• Records to use:
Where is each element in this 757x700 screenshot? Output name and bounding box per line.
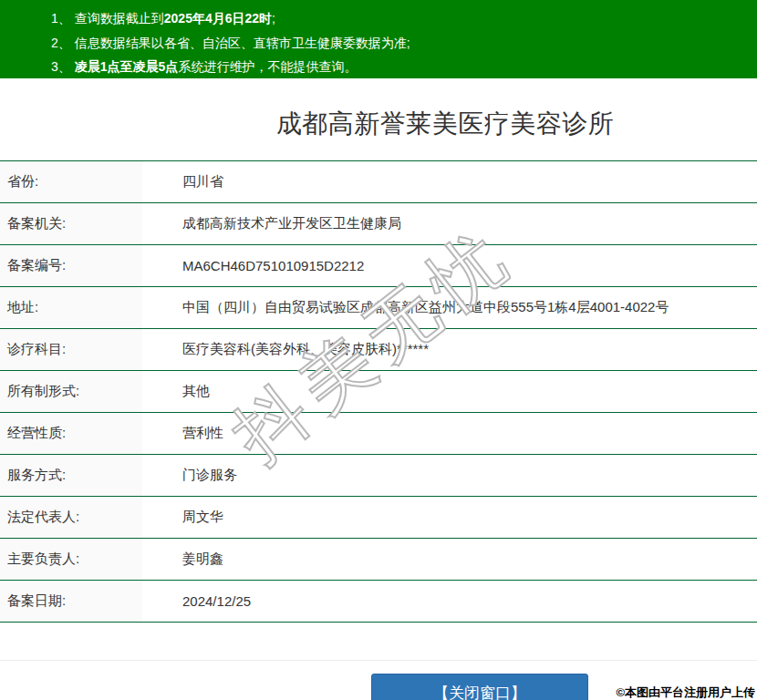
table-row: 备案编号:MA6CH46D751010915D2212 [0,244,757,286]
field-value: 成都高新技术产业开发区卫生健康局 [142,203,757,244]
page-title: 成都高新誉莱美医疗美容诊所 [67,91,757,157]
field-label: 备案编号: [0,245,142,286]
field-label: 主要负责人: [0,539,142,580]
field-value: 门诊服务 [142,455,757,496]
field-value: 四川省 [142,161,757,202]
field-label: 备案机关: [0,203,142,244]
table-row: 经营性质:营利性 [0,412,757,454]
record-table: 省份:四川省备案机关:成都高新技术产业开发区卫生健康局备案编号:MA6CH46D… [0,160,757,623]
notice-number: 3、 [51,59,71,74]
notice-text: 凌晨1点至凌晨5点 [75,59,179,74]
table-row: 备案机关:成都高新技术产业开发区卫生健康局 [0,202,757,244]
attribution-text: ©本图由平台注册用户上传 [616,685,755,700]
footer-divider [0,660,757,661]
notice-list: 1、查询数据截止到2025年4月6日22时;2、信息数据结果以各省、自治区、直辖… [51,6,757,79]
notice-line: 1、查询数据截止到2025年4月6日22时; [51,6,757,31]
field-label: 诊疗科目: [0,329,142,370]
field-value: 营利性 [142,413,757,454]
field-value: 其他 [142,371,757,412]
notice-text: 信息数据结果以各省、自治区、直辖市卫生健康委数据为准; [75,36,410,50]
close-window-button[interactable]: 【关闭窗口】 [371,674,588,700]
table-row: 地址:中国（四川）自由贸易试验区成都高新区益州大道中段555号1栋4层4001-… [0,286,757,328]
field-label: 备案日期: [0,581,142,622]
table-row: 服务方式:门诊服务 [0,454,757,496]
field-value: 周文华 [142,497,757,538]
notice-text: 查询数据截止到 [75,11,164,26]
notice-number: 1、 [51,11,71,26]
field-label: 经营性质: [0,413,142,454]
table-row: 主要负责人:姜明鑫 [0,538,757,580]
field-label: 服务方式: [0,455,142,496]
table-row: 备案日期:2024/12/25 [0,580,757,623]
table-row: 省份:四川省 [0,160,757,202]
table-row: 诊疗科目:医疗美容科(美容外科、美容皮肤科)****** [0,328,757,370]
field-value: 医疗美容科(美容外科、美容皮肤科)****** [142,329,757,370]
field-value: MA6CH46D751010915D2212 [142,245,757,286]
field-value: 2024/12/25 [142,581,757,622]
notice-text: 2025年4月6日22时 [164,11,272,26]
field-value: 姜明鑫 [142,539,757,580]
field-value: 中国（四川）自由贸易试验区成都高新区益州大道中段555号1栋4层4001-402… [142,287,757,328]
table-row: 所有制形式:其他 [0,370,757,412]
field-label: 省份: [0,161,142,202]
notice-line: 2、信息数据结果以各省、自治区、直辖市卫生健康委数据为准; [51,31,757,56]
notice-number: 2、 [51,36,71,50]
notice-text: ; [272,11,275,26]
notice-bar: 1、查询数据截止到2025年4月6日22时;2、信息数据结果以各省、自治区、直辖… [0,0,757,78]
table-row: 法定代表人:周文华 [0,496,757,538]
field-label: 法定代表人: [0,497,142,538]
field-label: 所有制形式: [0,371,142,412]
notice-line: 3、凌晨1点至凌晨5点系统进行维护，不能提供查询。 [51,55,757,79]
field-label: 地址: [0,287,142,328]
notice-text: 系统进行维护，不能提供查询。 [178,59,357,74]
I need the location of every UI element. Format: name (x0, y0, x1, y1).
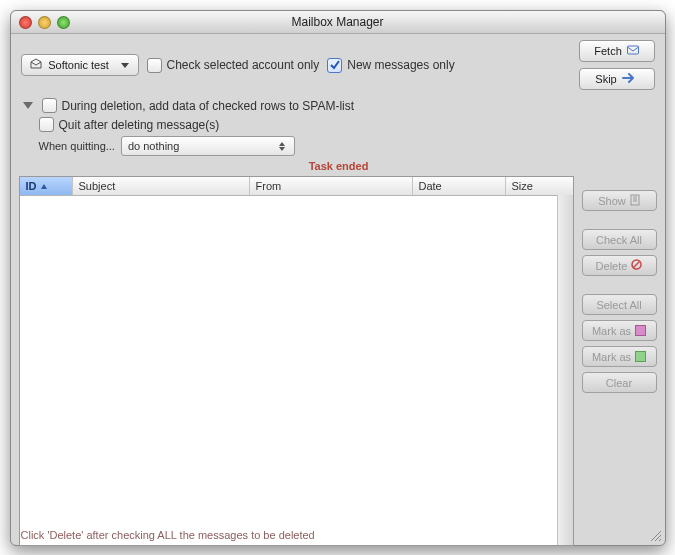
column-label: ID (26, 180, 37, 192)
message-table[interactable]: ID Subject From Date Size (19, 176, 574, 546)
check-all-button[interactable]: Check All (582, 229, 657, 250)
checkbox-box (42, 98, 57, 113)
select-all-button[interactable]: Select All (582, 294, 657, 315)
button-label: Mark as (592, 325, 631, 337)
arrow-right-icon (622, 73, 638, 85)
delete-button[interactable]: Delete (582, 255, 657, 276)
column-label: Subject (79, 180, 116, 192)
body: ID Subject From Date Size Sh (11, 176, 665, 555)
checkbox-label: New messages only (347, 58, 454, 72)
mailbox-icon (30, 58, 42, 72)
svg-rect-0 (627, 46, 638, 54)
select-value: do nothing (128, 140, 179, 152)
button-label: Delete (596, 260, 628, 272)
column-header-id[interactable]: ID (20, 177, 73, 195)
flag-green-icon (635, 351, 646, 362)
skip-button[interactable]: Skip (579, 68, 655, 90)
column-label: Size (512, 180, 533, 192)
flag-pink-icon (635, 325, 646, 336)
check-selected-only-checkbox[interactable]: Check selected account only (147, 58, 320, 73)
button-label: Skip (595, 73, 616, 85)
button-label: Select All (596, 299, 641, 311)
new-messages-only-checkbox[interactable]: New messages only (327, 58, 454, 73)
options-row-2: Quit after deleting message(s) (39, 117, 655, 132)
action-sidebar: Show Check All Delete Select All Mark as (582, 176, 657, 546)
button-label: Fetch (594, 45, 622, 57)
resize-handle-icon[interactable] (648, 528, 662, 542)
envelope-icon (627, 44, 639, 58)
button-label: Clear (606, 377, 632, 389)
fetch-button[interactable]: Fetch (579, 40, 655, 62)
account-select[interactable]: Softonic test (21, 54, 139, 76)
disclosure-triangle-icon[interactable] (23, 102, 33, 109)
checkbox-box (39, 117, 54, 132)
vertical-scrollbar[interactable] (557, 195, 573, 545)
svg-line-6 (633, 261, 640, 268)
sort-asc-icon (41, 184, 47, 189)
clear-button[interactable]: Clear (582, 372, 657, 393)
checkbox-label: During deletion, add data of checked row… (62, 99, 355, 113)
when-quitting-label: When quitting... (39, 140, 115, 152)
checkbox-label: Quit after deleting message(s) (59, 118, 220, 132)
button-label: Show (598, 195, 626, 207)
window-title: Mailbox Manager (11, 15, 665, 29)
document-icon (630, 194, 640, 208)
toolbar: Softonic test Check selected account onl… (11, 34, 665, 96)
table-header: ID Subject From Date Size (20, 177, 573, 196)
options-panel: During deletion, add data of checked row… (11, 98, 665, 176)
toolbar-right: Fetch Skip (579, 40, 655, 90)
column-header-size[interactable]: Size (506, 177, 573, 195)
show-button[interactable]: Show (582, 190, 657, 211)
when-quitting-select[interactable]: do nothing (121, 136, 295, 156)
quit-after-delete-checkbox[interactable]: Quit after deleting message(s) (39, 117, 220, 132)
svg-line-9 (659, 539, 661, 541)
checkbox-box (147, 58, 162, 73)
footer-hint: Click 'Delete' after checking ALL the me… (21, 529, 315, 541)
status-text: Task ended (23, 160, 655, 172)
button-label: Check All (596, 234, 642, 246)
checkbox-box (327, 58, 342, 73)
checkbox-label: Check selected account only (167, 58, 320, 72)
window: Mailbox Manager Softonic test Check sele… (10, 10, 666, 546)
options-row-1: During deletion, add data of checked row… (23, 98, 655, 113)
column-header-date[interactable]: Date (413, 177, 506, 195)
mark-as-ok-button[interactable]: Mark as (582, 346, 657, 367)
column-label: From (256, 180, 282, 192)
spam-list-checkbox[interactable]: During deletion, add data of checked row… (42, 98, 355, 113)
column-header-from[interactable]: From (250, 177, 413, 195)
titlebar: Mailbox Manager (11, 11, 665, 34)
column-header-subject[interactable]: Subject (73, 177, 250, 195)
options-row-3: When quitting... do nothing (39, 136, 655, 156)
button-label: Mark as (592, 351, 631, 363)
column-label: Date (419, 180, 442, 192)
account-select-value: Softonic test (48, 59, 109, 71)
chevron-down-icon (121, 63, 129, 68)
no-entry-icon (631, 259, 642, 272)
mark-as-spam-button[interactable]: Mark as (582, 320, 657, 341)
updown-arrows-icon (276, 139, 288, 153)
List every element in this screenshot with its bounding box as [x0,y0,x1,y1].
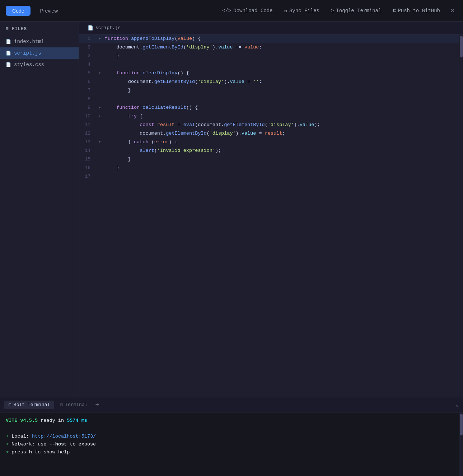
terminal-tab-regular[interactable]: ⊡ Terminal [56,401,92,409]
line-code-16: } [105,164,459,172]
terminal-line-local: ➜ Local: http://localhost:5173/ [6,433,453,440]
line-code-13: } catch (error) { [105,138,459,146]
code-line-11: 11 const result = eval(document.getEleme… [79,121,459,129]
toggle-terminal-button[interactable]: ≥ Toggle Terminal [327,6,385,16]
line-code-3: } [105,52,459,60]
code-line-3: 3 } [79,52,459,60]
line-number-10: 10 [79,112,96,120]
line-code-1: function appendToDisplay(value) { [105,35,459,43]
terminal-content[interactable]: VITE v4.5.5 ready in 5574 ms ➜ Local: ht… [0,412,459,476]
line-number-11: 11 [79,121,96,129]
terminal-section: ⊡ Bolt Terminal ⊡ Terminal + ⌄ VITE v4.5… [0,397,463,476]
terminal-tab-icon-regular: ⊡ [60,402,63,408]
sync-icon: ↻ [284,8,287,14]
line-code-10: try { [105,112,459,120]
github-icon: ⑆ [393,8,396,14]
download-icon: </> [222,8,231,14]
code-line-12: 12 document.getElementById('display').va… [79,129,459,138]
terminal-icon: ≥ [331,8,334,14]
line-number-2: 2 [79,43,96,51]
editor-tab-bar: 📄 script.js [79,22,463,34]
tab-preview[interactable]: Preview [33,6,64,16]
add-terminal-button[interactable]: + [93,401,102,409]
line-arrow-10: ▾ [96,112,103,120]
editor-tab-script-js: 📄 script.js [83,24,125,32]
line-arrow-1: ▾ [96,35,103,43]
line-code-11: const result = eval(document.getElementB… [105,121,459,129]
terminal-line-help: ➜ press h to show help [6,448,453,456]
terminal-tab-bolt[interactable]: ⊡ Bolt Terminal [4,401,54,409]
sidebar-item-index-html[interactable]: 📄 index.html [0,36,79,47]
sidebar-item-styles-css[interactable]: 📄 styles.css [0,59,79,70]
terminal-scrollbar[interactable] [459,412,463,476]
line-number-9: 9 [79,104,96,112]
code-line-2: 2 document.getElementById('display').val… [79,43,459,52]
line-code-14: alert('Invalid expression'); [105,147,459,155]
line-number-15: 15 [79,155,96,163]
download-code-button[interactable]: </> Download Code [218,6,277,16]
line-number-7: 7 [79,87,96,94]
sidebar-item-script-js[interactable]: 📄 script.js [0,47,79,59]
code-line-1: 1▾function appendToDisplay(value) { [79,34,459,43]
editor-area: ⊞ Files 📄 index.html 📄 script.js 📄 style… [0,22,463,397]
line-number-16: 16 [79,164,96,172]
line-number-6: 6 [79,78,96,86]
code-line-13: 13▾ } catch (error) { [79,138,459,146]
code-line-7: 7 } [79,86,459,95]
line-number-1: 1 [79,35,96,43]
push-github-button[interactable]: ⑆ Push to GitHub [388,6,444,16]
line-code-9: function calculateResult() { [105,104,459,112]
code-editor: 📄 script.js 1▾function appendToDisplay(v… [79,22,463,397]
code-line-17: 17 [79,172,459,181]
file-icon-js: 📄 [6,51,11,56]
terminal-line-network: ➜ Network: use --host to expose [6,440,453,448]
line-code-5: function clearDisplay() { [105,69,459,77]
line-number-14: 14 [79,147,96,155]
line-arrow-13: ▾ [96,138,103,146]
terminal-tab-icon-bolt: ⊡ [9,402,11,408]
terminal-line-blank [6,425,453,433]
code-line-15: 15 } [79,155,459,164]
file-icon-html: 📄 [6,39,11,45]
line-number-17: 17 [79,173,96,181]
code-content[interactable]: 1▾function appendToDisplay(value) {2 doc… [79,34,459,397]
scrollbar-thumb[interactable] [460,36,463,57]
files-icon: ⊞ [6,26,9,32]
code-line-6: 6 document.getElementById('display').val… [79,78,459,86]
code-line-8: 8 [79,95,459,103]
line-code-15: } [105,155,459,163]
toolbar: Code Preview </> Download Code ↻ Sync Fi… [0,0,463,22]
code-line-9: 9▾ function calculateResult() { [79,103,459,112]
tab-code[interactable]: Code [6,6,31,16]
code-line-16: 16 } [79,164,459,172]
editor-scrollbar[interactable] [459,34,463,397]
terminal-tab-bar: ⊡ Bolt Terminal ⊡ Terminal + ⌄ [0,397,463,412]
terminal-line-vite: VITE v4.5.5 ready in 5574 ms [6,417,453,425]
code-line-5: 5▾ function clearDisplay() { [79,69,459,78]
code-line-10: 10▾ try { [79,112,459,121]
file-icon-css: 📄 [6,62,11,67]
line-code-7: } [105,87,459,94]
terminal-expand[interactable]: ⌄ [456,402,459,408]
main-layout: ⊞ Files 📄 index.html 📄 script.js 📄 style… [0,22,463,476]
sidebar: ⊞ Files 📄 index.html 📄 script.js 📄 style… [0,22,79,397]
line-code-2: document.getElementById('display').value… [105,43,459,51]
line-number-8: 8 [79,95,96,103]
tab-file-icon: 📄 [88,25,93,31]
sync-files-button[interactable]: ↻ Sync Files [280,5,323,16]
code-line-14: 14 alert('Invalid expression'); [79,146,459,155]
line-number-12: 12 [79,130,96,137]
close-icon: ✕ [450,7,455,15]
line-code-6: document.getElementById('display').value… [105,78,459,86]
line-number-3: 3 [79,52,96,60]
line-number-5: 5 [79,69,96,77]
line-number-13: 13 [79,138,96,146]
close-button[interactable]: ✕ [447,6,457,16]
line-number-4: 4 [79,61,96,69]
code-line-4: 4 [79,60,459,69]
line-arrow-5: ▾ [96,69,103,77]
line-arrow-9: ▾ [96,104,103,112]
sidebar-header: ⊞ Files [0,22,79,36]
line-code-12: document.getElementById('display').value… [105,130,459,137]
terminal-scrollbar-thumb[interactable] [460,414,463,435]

• To do:
Each line of the listing above that contains the word "checked" is to be copied.

• Finished exercise:
checkbox-label: During deletion, add data of checked row… (62, 99, 355, 113)
options-panel: During deletion, add data of checked row… (11, 98, 665, 176)
options-row-1: During deletion, add data of checked row… (23, 98, 655, 113)
spam-list-checkbox[interactable]: During deletion, add data of checked row… (42, 98, 355, 113)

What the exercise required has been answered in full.